→ **Exercise details**: Starting at the line that contains "Teavita mind, kui" in the listing below, write out every line word for word until you have written the line that contains "Fido [Fido (8 elementi)] (846, 2112)".
^^^^^^^^
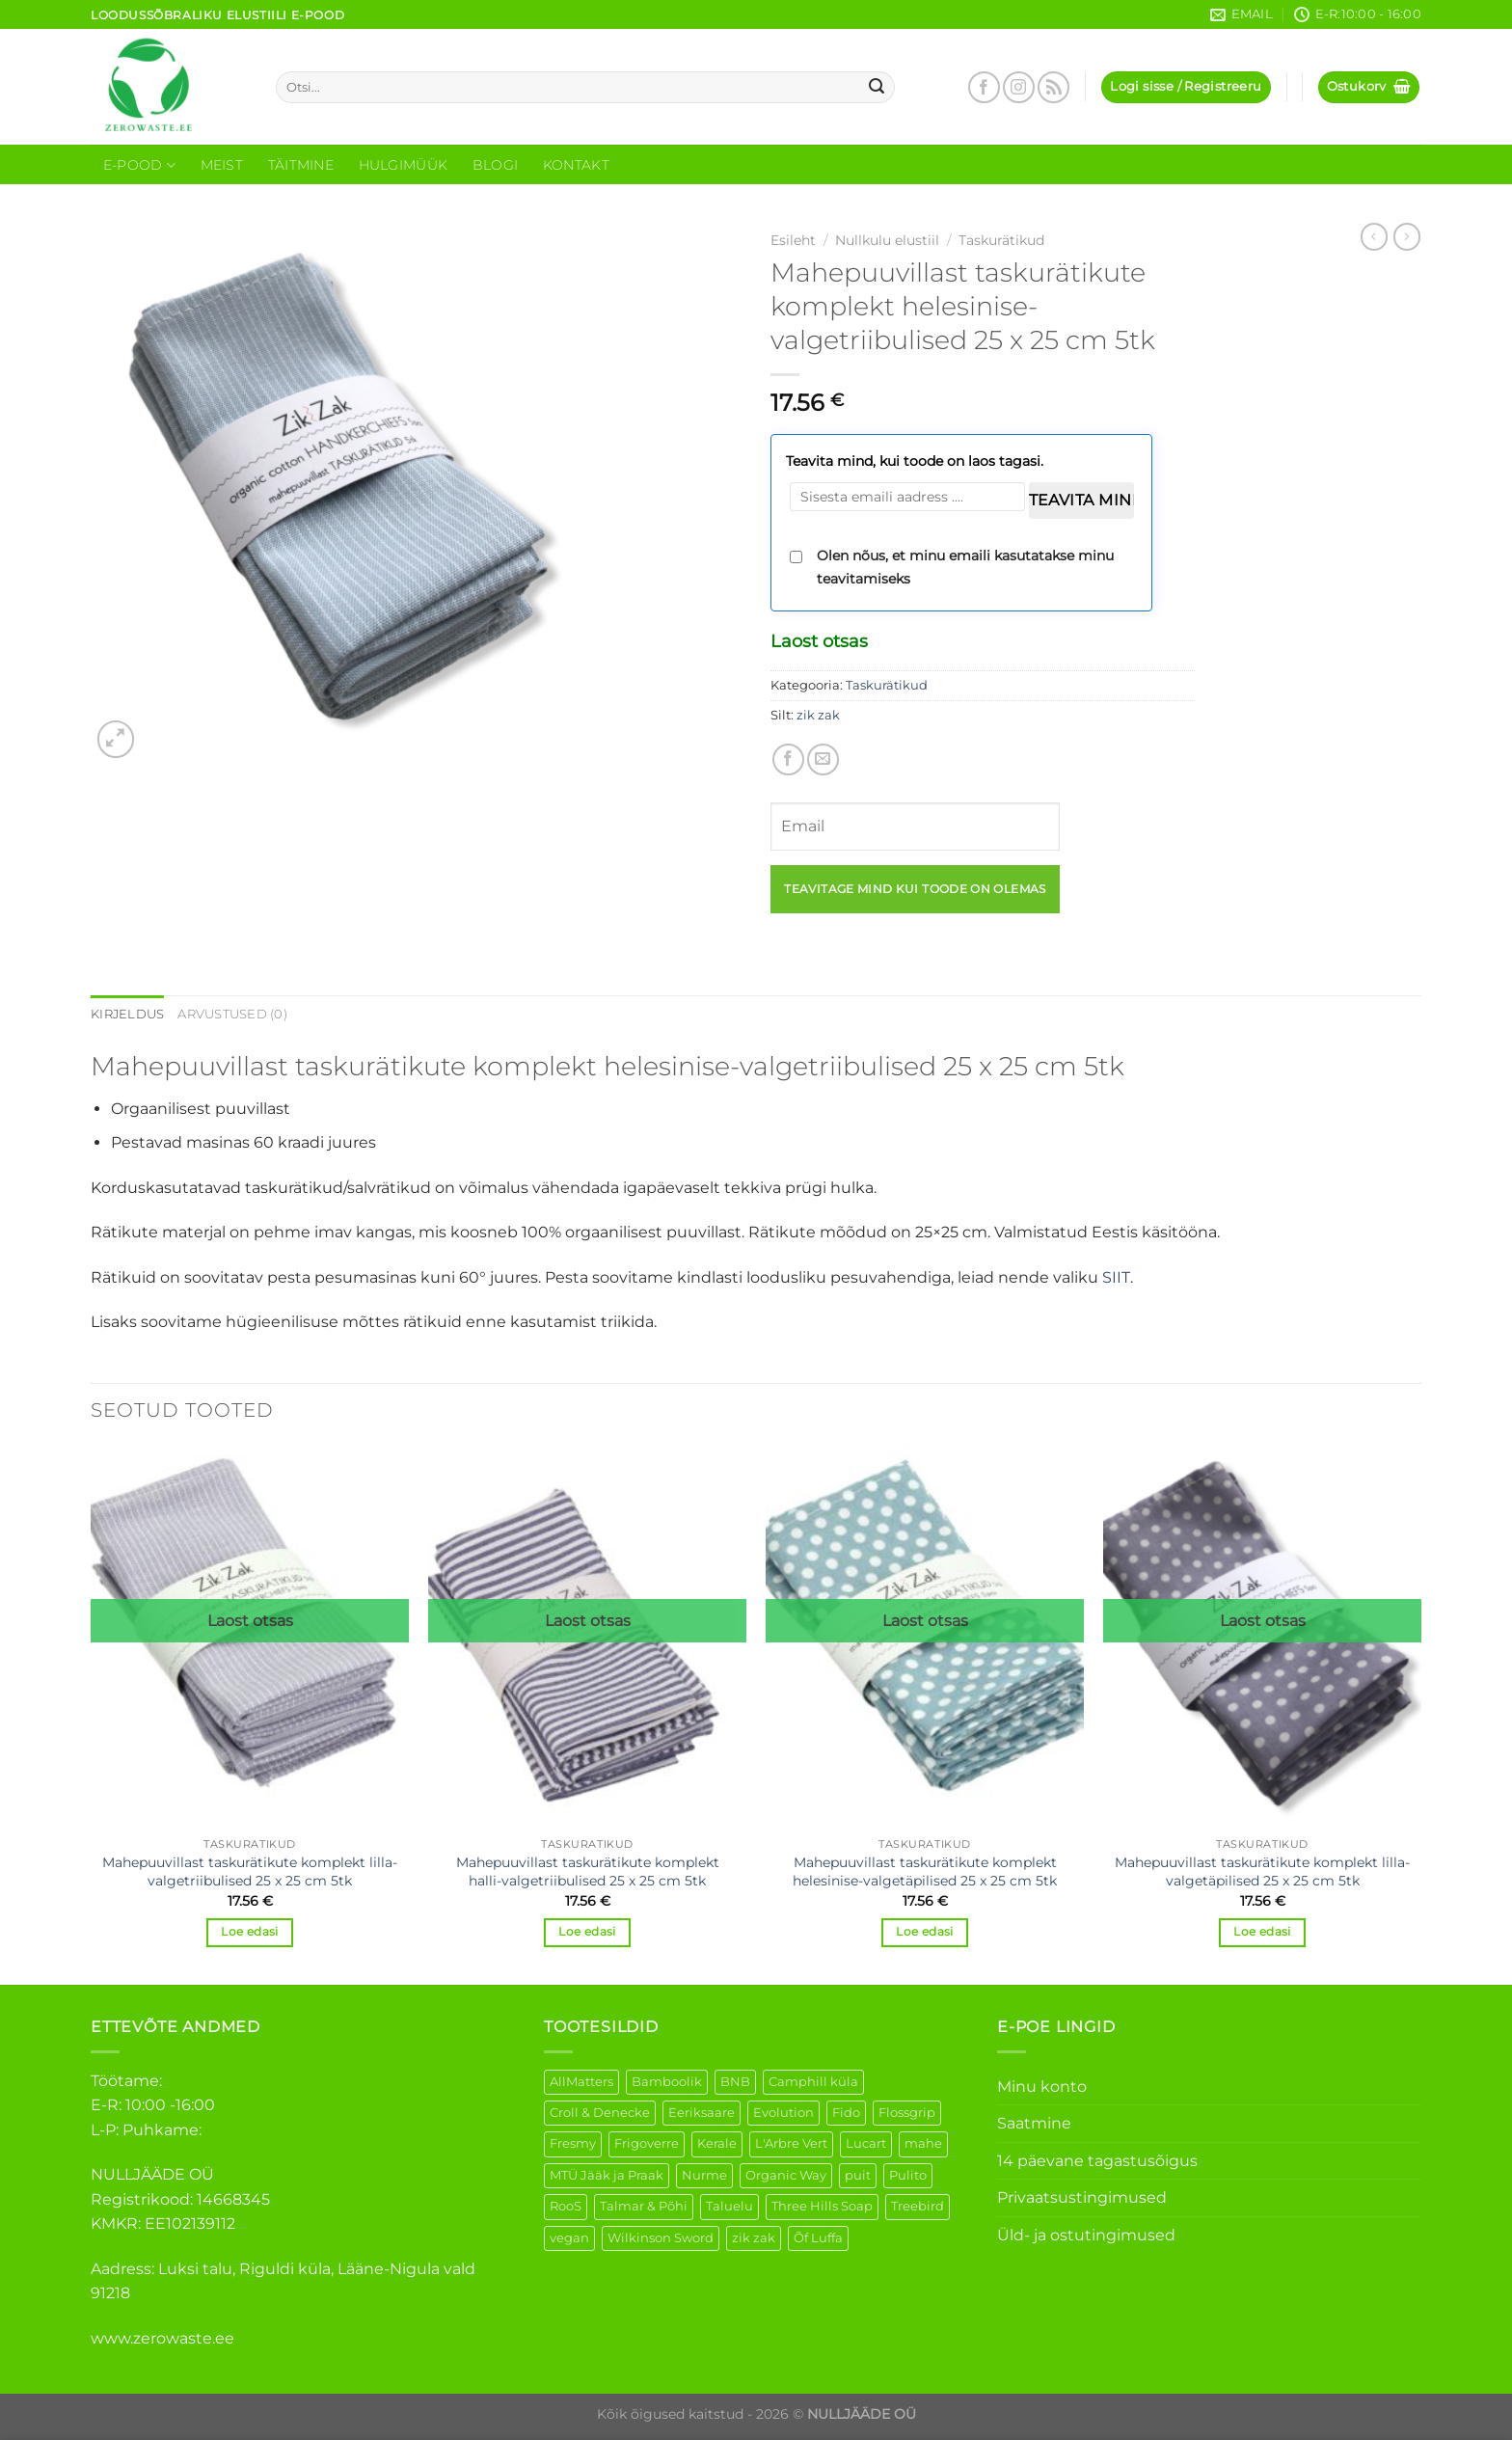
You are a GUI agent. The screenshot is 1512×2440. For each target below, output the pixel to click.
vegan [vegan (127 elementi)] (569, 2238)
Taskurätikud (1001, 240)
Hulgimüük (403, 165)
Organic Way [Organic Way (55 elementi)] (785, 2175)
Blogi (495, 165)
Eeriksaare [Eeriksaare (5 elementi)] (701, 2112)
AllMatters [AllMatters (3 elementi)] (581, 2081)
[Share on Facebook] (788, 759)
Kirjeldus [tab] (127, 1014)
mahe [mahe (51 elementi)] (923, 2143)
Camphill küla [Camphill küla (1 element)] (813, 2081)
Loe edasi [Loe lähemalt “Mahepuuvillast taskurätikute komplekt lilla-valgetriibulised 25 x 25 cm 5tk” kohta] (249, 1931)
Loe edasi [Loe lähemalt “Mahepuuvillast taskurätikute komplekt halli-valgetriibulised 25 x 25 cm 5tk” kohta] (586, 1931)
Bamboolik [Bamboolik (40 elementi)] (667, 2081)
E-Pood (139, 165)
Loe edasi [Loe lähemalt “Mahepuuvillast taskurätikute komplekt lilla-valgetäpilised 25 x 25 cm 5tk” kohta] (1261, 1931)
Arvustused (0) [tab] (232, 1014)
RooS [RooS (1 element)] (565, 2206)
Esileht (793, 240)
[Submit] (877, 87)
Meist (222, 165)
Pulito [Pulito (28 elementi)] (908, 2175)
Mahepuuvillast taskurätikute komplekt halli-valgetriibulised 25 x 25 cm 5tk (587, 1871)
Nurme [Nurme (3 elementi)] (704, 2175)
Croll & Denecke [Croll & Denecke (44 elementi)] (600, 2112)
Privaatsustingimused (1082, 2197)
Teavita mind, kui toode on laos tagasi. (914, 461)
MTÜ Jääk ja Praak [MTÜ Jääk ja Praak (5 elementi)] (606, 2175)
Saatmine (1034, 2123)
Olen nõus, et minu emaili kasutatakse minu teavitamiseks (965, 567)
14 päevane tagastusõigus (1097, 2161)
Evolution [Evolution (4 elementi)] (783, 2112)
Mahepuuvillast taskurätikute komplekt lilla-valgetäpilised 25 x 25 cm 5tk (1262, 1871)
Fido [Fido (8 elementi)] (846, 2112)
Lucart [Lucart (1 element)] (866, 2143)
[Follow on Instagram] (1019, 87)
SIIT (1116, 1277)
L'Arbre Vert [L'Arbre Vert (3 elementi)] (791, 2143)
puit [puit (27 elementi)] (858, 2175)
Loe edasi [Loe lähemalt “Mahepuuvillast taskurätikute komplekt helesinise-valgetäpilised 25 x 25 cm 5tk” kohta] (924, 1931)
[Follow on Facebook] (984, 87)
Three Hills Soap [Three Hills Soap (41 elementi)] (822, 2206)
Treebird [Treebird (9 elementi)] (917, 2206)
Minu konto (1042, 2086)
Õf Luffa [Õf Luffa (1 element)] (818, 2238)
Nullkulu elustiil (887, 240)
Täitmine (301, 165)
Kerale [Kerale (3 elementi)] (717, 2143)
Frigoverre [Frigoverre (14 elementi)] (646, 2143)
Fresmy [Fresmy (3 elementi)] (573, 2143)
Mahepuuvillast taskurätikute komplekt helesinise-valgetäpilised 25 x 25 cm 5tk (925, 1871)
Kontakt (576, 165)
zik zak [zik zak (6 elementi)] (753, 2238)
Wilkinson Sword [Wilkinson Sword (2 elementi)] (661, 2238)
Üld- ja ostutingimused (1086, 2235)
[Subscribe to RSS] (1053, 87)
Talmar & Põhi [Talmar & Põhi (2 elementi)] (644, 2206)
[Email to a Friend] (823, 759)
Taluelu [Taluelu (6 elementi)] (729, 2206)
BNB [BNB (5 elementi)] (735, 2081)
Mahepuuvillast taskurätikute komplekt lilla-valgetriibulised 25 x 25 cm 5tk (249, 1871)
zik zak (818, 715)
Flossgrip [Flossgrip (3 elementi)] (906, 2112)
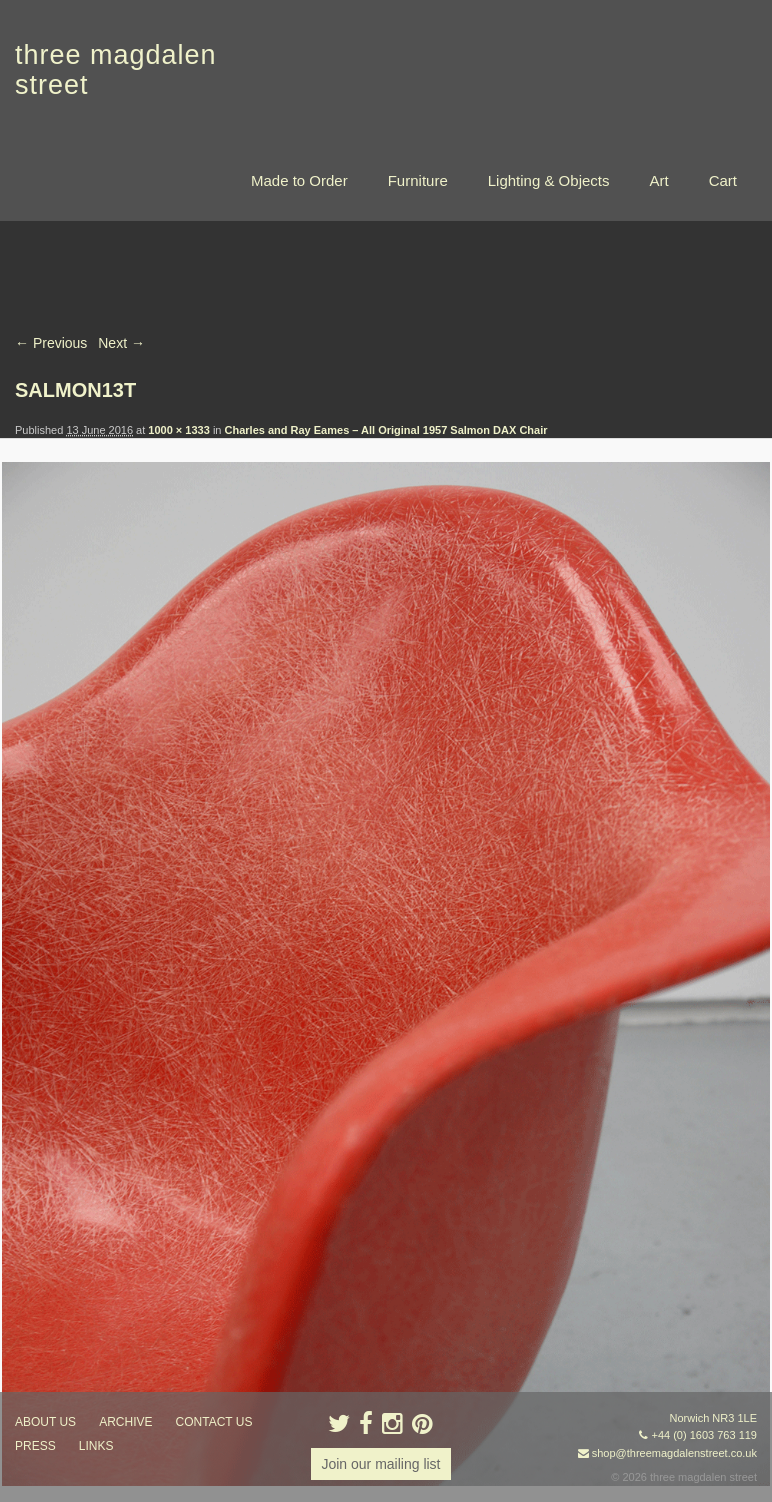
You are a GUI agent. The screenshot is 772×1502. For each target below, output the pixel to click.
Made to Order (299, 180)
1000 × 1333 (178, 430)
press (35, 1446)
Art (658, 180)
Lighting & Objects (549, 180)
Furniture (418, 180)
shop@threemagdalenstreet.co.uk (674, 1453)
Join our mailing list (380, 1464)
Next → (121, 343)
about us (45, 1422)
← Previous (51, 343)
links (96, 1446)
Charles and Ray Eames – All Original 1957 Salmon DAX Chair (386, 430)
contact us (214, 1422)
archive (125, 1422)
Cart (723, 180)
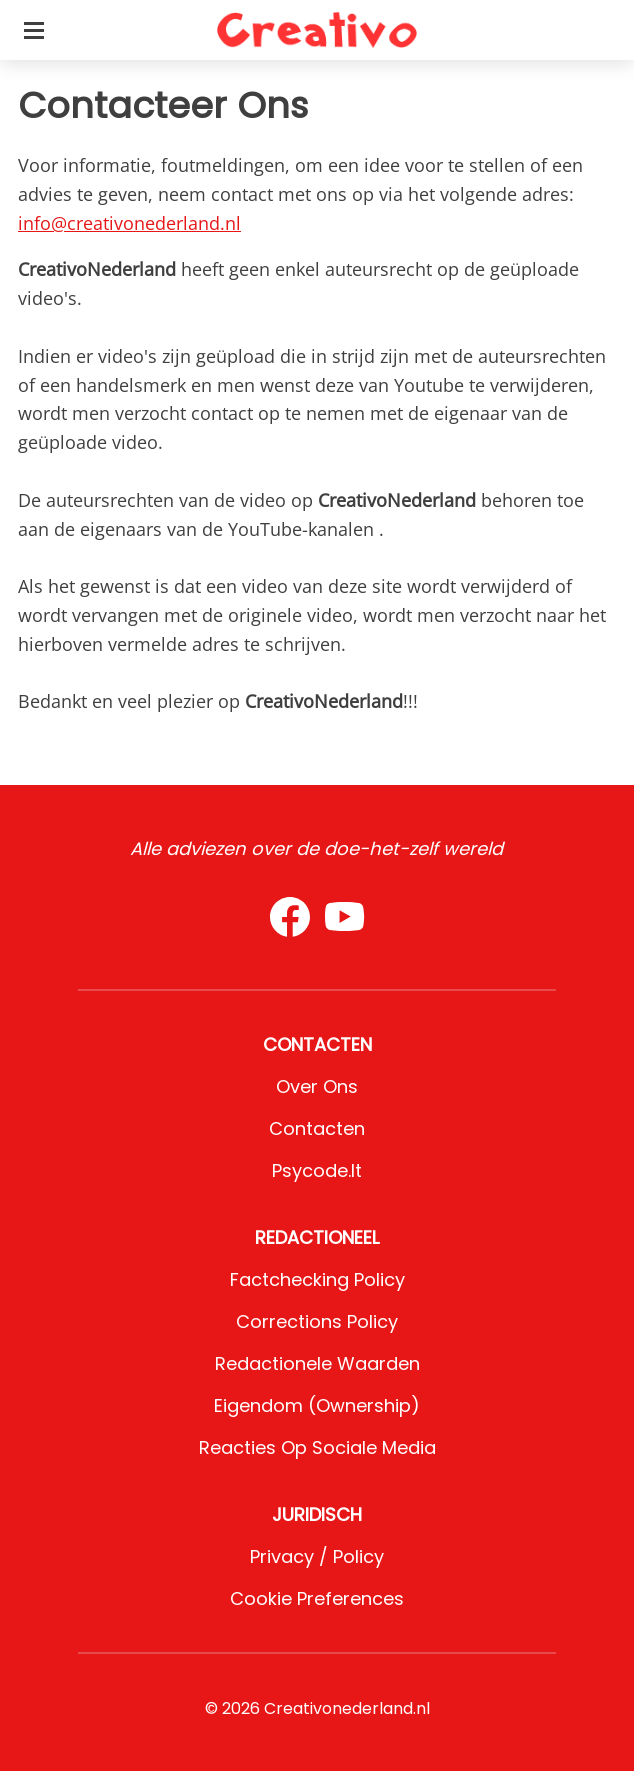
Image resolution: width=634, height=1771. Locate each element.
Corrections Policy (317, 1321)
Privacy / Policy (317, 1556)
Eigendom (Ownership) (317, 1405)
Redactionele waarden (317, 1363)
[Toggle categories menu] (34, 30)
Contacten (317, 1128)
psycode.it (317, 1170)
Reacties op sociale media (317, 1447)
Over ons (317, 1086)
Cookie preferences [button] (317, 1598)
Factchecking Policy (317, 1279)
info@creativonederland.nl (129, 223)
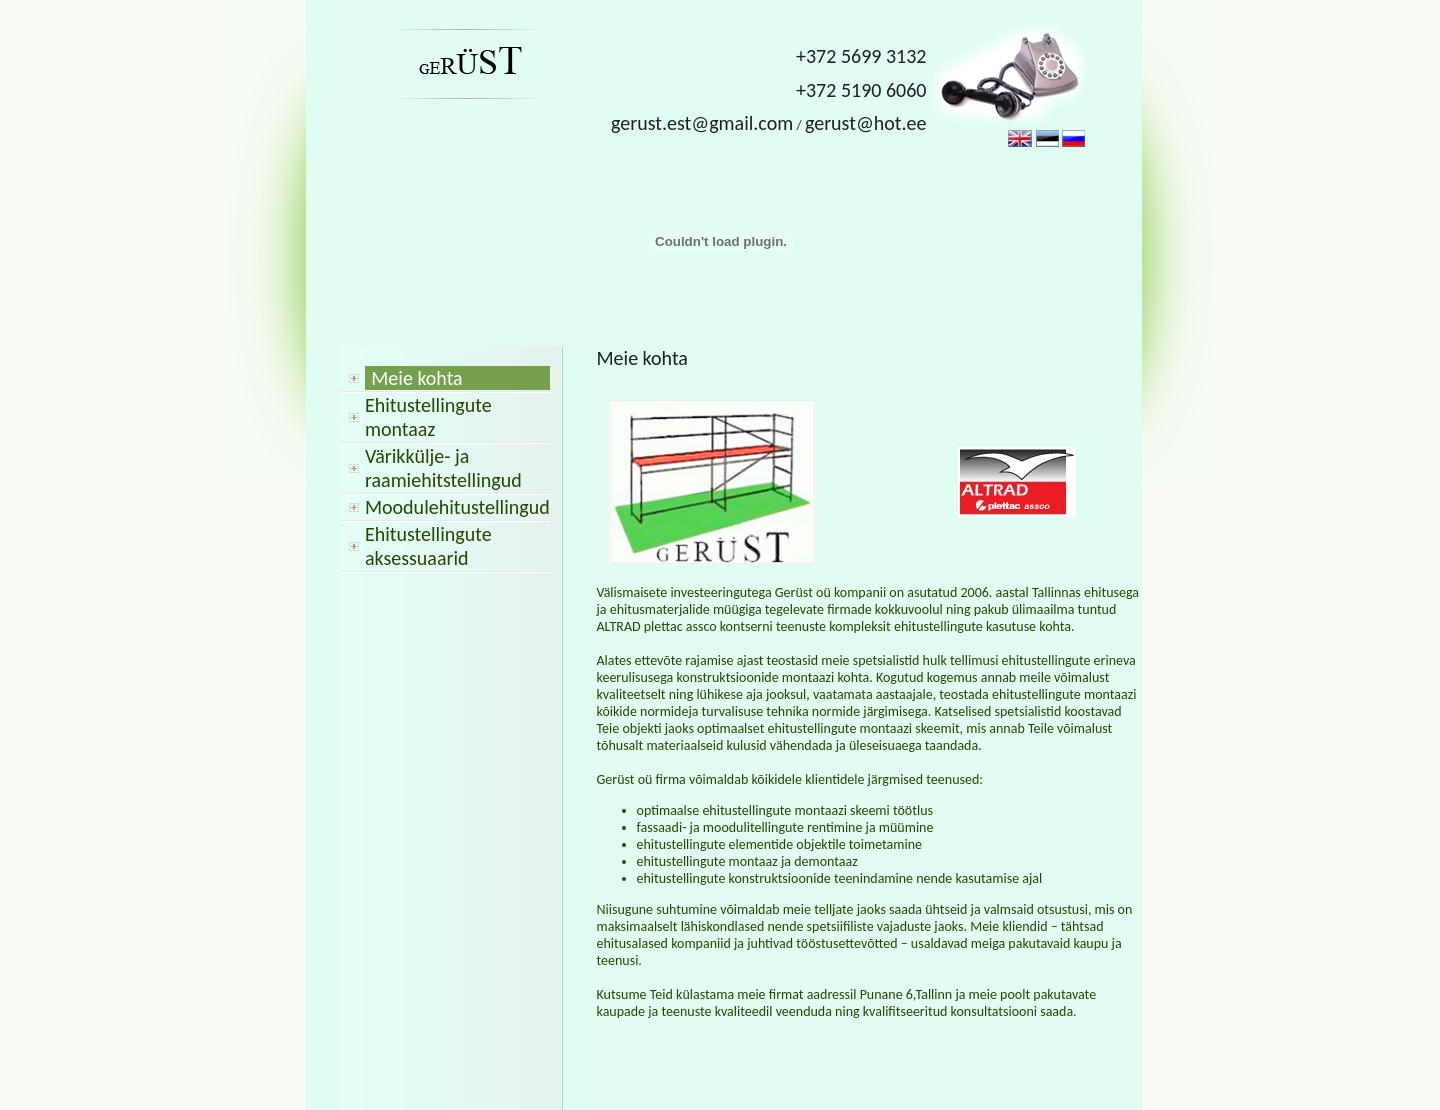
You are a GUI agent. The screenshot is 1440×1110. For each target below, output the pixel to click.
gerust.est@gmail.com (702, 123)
^^^^^^^^
→ **Expected answer**:
Teavita mind, kui toode on laos tagasi. (914, 461)
MTÜ Jääk ja Praak [MTÜ Jääk ja Praak (5 elementi)] (606, 2175)
Saatmine (1034, 2123)
Olen nõus, et minu emaili kasutatakse minu teavitamiseks (965, 567)
14 päevane tagastusõigus (1097, 2161)
Evolution [Evolution (4 elementi)] (783, 2112)
Mahepuuvillast taskurätikute komplekt lilla-valgetäpilised 25 x 25 cm 5tk (1262, 1871)
Fido [Fido (8 elementi)] (846, 2112)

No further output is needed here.